• What you have to do
Copy nothing but the text: reproduce each line of the listing exactly and leave the pictures out.

• Data
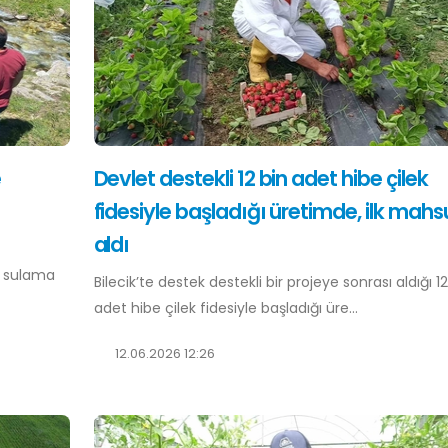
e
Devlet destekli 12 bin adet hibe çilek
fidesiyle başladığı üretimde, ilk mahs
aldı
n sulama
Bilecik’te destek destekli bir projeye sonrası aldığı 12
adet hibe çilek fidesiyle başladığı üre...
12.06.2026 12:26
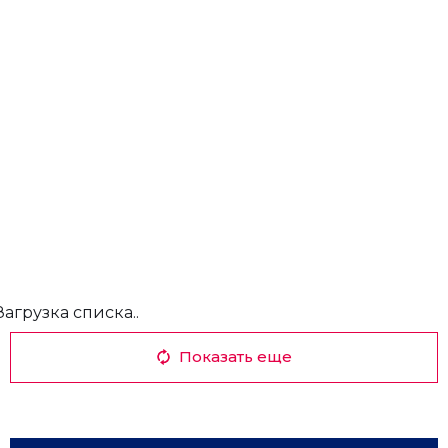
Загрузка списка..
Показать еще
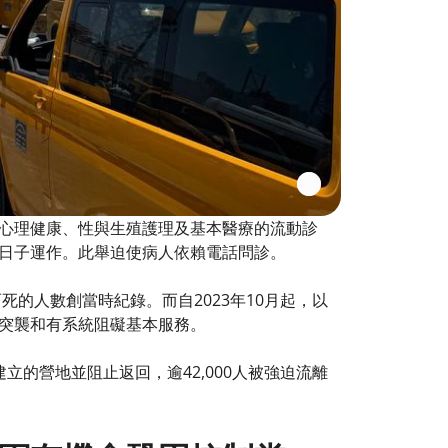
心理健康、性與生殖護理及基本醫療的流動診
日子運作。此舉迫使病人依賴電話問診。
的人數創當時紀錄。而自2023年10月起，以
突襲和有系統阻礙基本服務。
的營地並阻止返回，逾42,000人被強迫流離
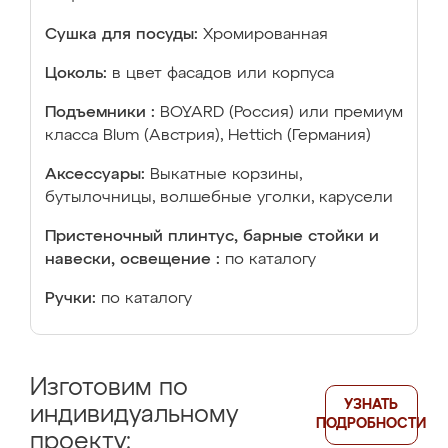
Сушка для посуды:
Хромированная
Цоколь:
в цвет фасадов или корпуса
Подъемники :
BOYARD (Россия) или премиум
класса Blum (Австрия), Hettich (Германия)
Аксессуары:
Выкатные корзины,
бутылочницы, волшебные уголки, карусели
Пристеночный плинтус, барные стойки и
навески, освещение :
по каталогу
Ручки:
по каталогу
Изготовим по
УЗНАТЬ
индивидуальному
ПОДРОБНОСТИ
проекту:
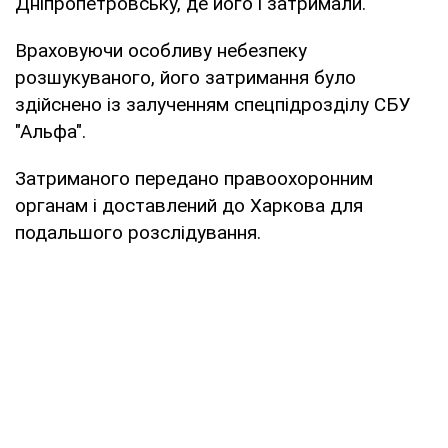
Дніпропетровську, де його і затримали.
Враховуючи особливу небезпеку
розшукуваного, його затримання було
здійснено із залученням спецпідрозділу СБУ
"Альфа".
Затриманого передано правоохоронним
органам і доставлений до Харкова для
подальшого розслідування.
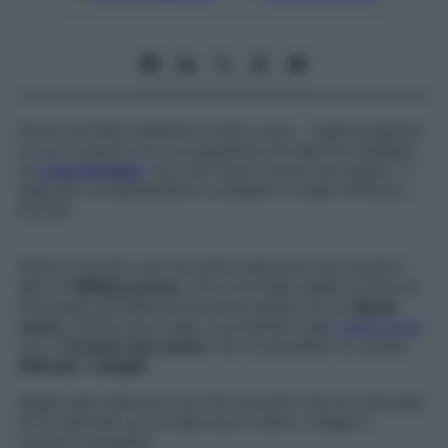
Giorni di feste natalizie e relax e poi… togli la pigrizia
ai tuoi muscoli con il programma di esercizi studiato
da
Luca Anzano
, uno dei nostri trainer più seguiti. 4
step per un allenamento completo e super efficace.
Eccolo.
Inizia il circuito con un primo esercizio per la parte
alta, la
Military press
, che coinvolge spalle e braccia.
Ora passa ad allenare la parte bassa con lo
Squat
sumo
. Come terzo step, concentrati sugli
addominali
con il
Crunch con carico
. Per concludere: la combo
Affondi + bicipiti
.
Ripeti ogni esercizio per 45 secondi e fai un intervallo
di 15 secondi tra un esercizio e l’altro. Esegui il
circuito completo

• Result of this task
e
Devlet destekli 12 bin adet hibe çilek
fidesiyle başladığı üretimde, ilk mahs
aldı
n sulama
Bilecik’te destek destekli bir projeye sonrası aldığı 12
adet hibe çilek fidesiyle başladığı üre...
12.06.2026 12:26
Загрузка списка..
Показать еще
心理健康、性與生殖護理及基本醫療的流動診
日子運作。此舉迫使病人依賴電話問診。
的人數創當時紀錄。而自2023年10月起，以
突襲和有系統阻礙基本服務。
的營地並阻止返回，逾42,000人被強迫流離
Сушка для посуды:
Хромированная
Цоколь:
в цвет фасадов или корпуса
Подъемники :
BOYARD (Россия) или премиум
класса Blum (Австрия), Hettich (Германия)
Аксессуары:
Выкатные корзины,
бутылочницы, волшебные уголки, карусели
Пристеночный плинтус, барные стойки и
навески, освещение :
по каталогу
Ручки:
по каталогу
Изготовим по
УЗНАТЬ
индивидуальному
ПОДРОБНОСТИ
проекту:
Дніпропетровську, де його і затримали.
Враховуючи особливу небезпеку
розшукуваного, його затримання було
здійснено із залученням спецпідрозділу СБУ
"Альфа".
Затриманого передано правоохоронним
органам і доставлений до Харкова для
подальшого розслідування.
Giorni di feste natalizie e relax e poi… togli la pigrizia
ai tuoi muscoli con il programma di esercizi studiato
da
Luca Anzano
, uno dei nostri trainer più seguiti. 4
step per un allenamento completo e super efficace.
Eccolo.
Inizia il circuito con un primo esercizio per la parte
alta, la
Military press
, che coinvolge spalle e braccia.
Ora passa ad allenare la parte bassa con lo
Squat
sumo
. Come terzo step, concentrati sugli
addominali
con il
Crunch con carico
. Per concludere: la combo
Affondi + bicipiti
.
Ripeti ogni esercizio per 45 secondi e fai un intervallo
di 15 secondi tra un esercizio e l’altro. Esegui il
circuito completo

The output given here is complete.